Microsoft · Filed Dec 20, 2024 · Published Jun 25, 2026 · verified — real USPTO data

Microsoft Patents a Drag-and-Speak Interface That Gives Voice Commands Real Context

By Patentlyze Team · Updated Jun 26, 2026

Telling your computer to 'summarize this email' only works if it knows which email you mean. Microsoft's new patent solves that by letting you drag a microphone icon directly onto whatever you're talking about.

FIG. 1A — rendered from the official USPTO publication PDF.

Publication number US 2026/0178269 A1

Applicant Microsoft Technology Licensing, LLC

Filing date Dec 20, 2024

Publication date Jun 25, 2026

Inventors Timothy Chinedum ACHUMBA

CPC classification 715/728

Grant likelihood Medium

Examiner CENTRAL, DOCKET (Art Unit OPAP)

Status Docketed New Case - Ready for Examination (Feb 4, 2025)

Document 20 claims

Software

What Microsoft's drag-to-speak interface actually does

Imagine telling your computer 'schedule a follow-up for this' and having it actually know which meeting you meant, not guess from some vague keyword in your sentence.
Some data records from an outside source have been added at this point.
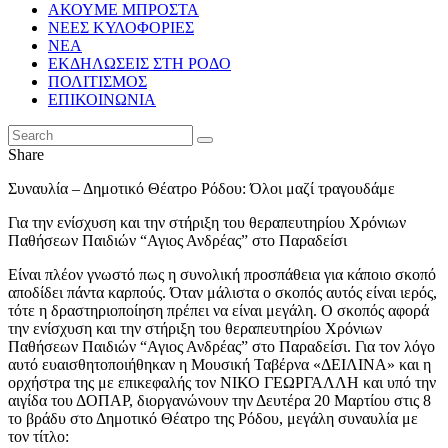
ΑΚΟΥΜΕ ΜΠΡΟΣΤΑ
ΝΕΕΣ ΚΥΛΟΦΟΡΙΕΣ
ΝΕΑ
ΕΚΔΗΛΩΣΕΙΣ ΣΤΗ ΡΟΔΟ
ΠΟΛΙΤΙΣΜΟΣ
ΕΠΙΚΟΙΝΩΝΙΑ
Share
Συναυλία – Δημοτικό Θέατρο Ρόδου: Όλοι μαζί τραγουδάμε
Για την ενίσχυση και την στήριξη του θεραπευτηρίου Χρόνιων
Παθήσεων Παιδιών “Αγιος Ανδρέας” στο Παραδείσι
Είναι πλέον γνωστό πως η συνολική προσπάθεια για κάποιο σκοπό
αποδίδει πάντα καρπούς. Όταν μάλιστα ο σκοπός αυτός είναι ιερός,
τότε η δραστηριοποίηση πρέπει να είναι μεγάλη. Ο σκοπός αφορά
την ενίσχυση και την στήριξη του θεραπευτηρίου Χρόνιων
Παθήσεων Παιδιών “Αγιος Ανδρέας” στο Παραδείσι. Για τον λόγο
αυτό ευαισθητοποιήθηκαν η Μουσική Ταβέρνα «ΔΕΙΛΙΝΑ» και η
ορχήστρα της με επικεφαλής τον ΝΙΚΟ ΓΕΩΡΓΑΛΛΗ και υπό την
αιγίδα του ΔΟΠΑΡ, διοργανώνουν την Δευτέρα 20 Μαρτίου στις 8
το βράδυ στο Δημοτικό Θέατρο της Ρόδου, μεγάλη συναυλία με
τον τίτλο:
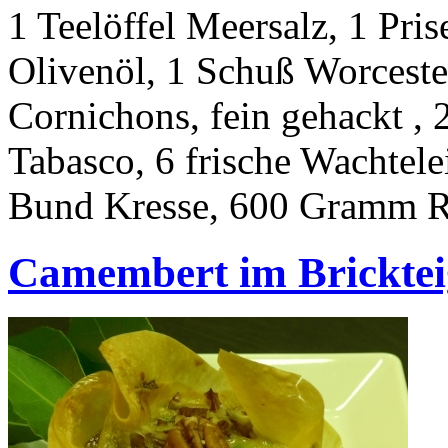
1 Teelöffel Meersalz, 1 Pris
Olivenöl, 1 Schuß Worcester
Cornichons, fein gehackt , 
Tabasco, 6 frische Wachtele
Bund Kresse, 600 Gramm Ri
Camembert im Bricktei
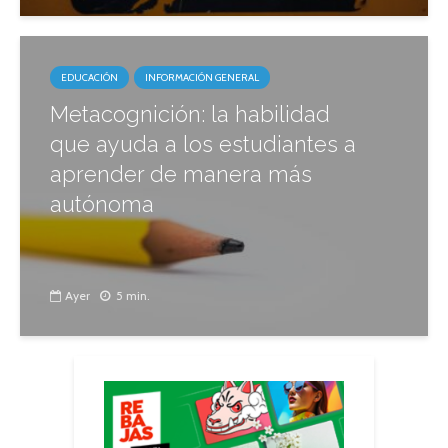
EDUCACIÓN
INFORMACIÓN GENERAL
Metacognición: la habilidad
que ayuda a los estudiantes a
aprender de manera más
autónoma
Ayer
5 min.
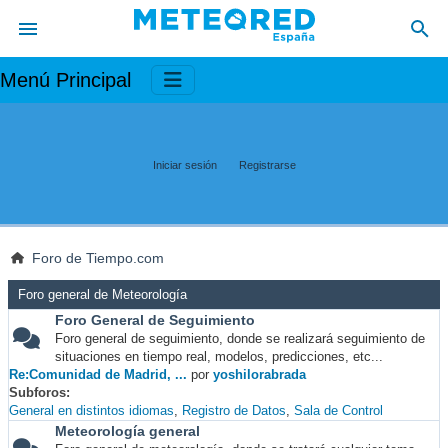
Menú Principal
Iniciar sesión
Registrarse
Foro de Tiempo.com
Foro general de Meteorología
Foro General de Seguimiento
Foro general de seguimiento, donde se realizará seguimiento de
situaciones en tiempo real, modelos, predicciones, etc...
Re:Comunidad de Madrid, ...
por
yoshilorabrada
Subforos
General en distintos idiomas
Registro de Datos
Sala de Control
Meteorología general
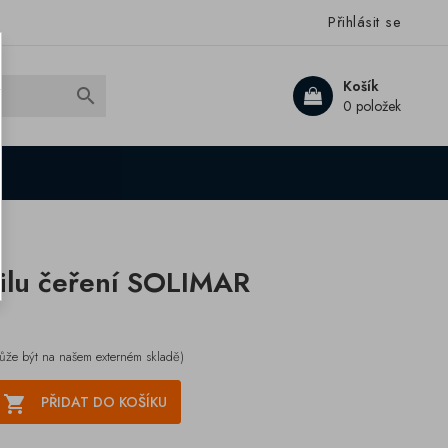
Přihlásit se
Košík

0 položek
ilu čeření SOLIMAR
ůže být na našem externém skladě)

PŘIDAT DO KOŠÍKU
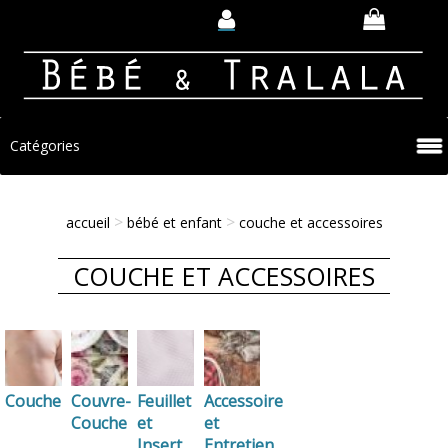
Catégories
>
>
accueil
bébé et enfant
couche et accessoires
COUCHE ET ACCESSOIRES
Couche
Couvre-
Feuillet
Accessoire
Couche
et
et
Insert
Entretien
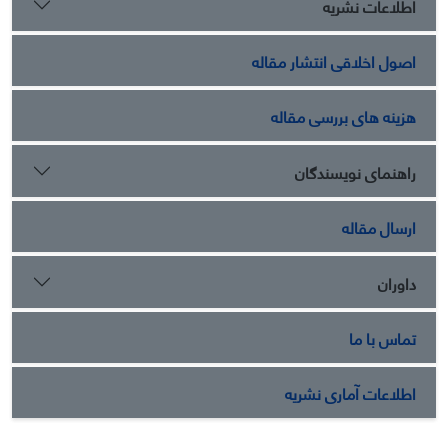
اطلاعات نشریه
اصول اخلاقی انتشار مقاله
هزینه های بررسی مقاله
راهنمای نویسندگان
ارسال مقاله
داوران
تماس با ما
اطلاعات آماری نشریه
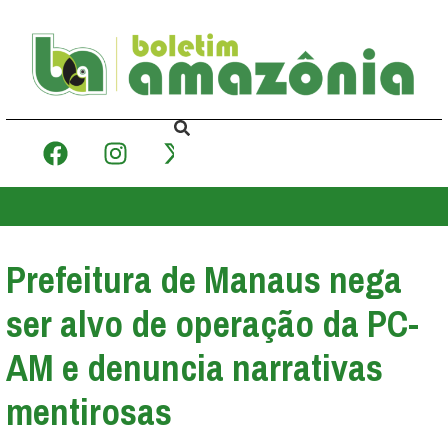
Prefeitura de Manaus nega
ser alvo de operação da PC-
AM e denuncia narrativas
mentirosas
Right now, voice commands tend to work best when they're completely self-contained ('Set a timer for 10 minutes') and fall apart when they need context ('Reply to that thing from Sarah').

Microsoft's patent describes a different approach: a movable microphone icon you drag around your screen like any other cursor. When you hover it over an email, a calendar event, or a file, the system registers that item as the subject of whatever you say next. You speak, and your words get combined with the data from that specific item to carry out your request.

The result is that you never have to spell out 'the Tuesday 3pm meeting with the quarterly review agenda' in your voice command. You just drag the microphone icon over it and say 'send the agenda to everyone.' The pointing gesture does the explaining for you.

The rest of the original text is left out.